All the lights in the living room were on, and people towered there, ignoring the furniture, talking excitedly. He paused in the doorway, still in the dark, looking into the harsh light at the confusion.

" The Caddy swerved around a pickup pulling out of the ice-cream stand and went head-on into them. They never knew what hit them. . ."

A stillness moved through the worn as the strangers realized he watched from the doorway.

" Oh, oh!" Jilly sobbed, tears pouring down her face." What's going to happen to Johnnie Doe?"

Ukiah's life had been simple—decades of running with wolves followed by eight years of living as a child with his mothers. When the Dog Warriors tested him, Hellena had flipped through his memories rapid-fire, quickly finding proof of his humanity.

Atticus's memories, though, started when he was still a toddler, confused by a world where no one was like him, being shuffled through foster homes. Hellena abandoned this early memory and chose another, moving much slower, trying to get a sense of who Atticus really was, as life had shaped him.

. . . He lived in the land of the giants. These people so different from him towered over him and shuffled him from place to place without seeming to realize he wasn't one of them. He was lost in the bombard of new. His newly shorn scalp reported that he had only a quarter-inch of hair now, the rest buzzed off during the haze of a barbershop visit. His shoulders and neck itched from the uncomfortable reminders in the form of dead hair, lifeless parts of him pressed against his skin. Mixed in were ghost traces of everyone shorn by the cutters since their last thorough wash. In a hot car, vinyl seats covered in old tears of unwanted children, ghosts of strangers lay on his shoulders and whispered genetic secrets. The car stopped, the back door opened, hands undid his seat belt, and he was pulled from the vehicle.

Only later, late at night in the new bed in the new house of the new family, would he be able to pick out what the giants said in their thunderous voices.

" This is Johnnie Doe." The social worker herded him firmly into a house.

" They said he was two years old. He looks more like three to me."

" It's just a guess. He was found abandoned in a restroom. They thought he was only eight months old, but now they think he might have been over a year old."

A face loomed close." He seems very . . . confused. Is he retarded?"

" No.
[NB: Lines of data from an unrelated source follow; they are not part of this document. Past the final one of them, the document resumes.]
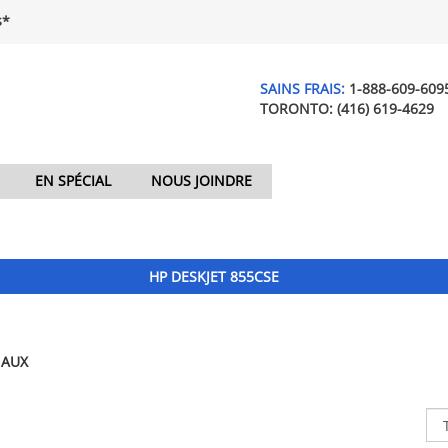
$*
SAINS FRAIS:
1-888-609-609
TORONTO:
(416) 619-4629
EN SPÉCIAL
NOUS JOINDRE
HP DESKJET 855CSE
NAUX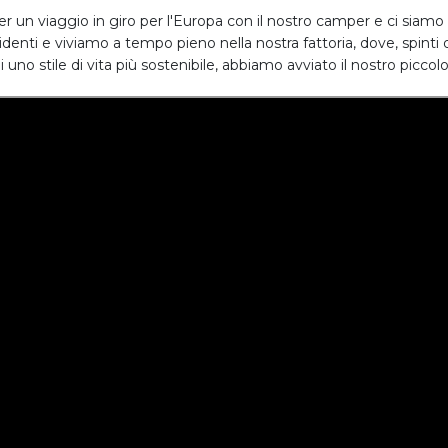
per un viaggio in giro per l'Europa con il nostro camper e ci siamo
denti e viviamo a tempo pieno nella nostra fattoria, dove, spinti 
i uno stile di vita più sostenibile, abbiamo avviato il nostro piccolo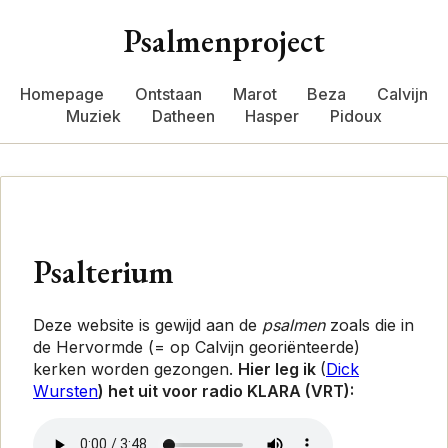
Psalmenproject
Homepage
Ontstaan
Marot
Beza
Calvijn
Muziek
Datheen
Hasper
Pidoux
Psalterium
Deze website is gewijd aan de
psalmen
zoals die in
de Hervormde (=
op
Calvijn georiënteerde)
kerken worden gezongen.
Hier leg ik
(
Dick
Wursten
)
het uit voor radio KLARA (VRT):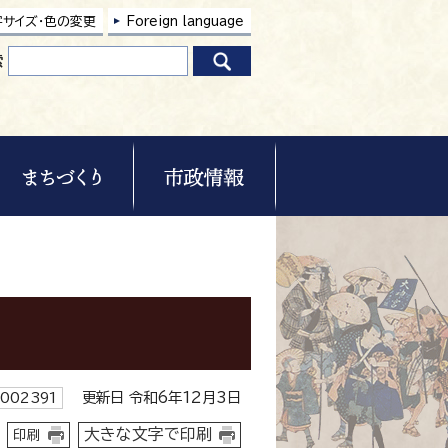
字サイズ・色の変更
Foreign language
索
更新日 令和6年12月3日
002391
大きな文字で印刷
印刷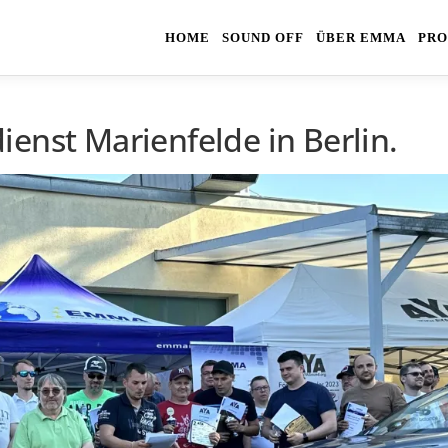
HOME
SOUND OFF
ÜBER EMMA
PRO
enst Marienfelde in Berlin.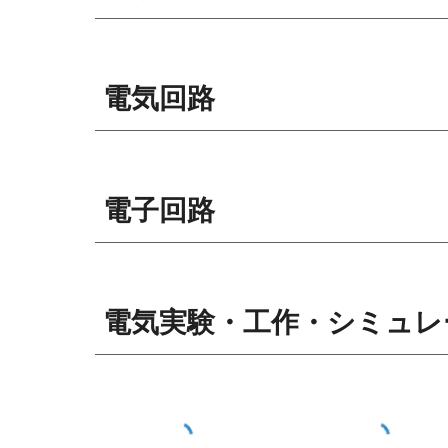
電気回路
電子
回路
電気実験・工作・シミュレ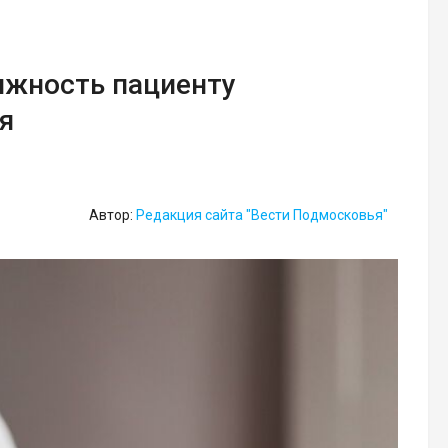
ижность пациенту
я
Автор:
Редакция сайта "Вести Подмосковья"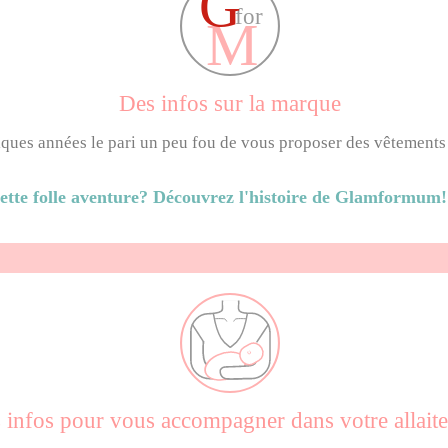
Des infos sur la marque
elques années le pari un peu fou de vous proposer des vêtements
cette folle aventure? Découvrez l'histoire de Glamformum!
 infos pour vous accompagner dans votre allait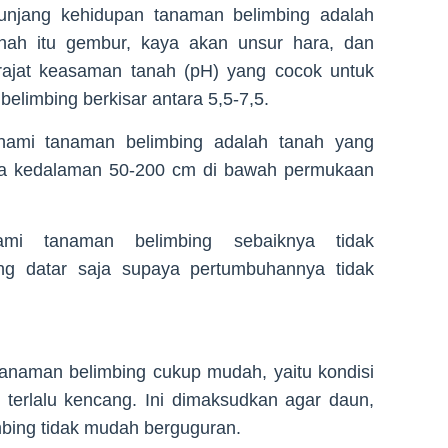
njang kehidupan tanaman belimbing adalah
nah itu gembur, kaya akan unsur hara, dan
rajat keasaman tanah (pH) yang cocok untuk
limbing berkisar antara 5,5-7,5.
nami tanaman belimbing adalah tanah yang
a kedalaman 50-200 cm di bawah permukaan
mi tanaman belimbing sebaiknya tidak
ng datar saja supaya pertumbuhannya tidak
 tanaman belimbing cukup mudah, yaitu kondisi
k terlalu kencang. Ini dimaksudkan agar daun,
bing tidak mudah berguguran.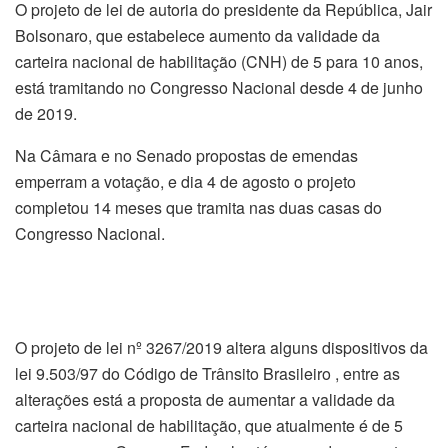
O projeto de lei de autoria do presidente da República, Jair
Bolsonaro, que estabelece aumento da validade da
carteira nacional de habilitação (CNH) de 5 para 10 anos,
está tramitando no Congresso Nacional desde 4 de junho
de 2019.
Na Câmara e no Senado propostas de emendas
emperram a votação, e dia 4 de agosto o projeto
completou 14 meses que tramita nas duas casas do
Congresso Nacional.
O projeto de lei nº 3267/2019 altera alguns dispositivos da
lei 9.503/97 do Código de Trânsito Brasileiro , entre as
alterações está a proposta de aumentar a validade da
carteira nacional de habilitação, que atualmente é de 5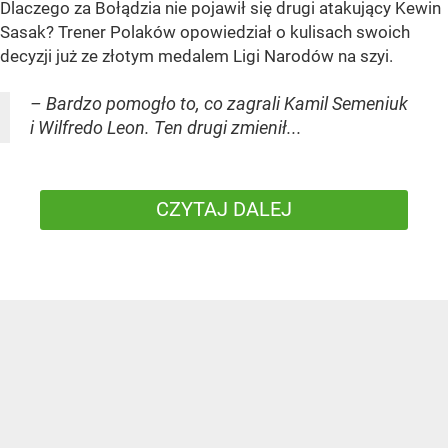
Dlaczego za Bołądzia nie pojawił się drugi atakujący Kewin
Sasak? Trener Polaków opowiedział o kulisach swoich
decyzji już ze złotym medalem Ligi Narodów na szyi.
– Bardzo pomogło to, co zagrali Kamil Semeniuk
i Wilfredo Leon. Ten drugi zmienił...
CZYTAJ DALEJ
They say he seems to have some kind of sensory problem; he doesn't process well. It will be a few days before he comes out of his shell. They say he's quite sweet, once he warms up. He's been through so much for one so little, first abandoned and then the couple that wanted to adopt him were killed. . ."

The Pack grieved for lost opportunity. If they had only been able to find Atticus, things would have been different. Regret moved through the Dogs as they watched Atticus flounder through life, moved from one foster home to another in rapid succession. The joyful toddler grew into a troubled second grader.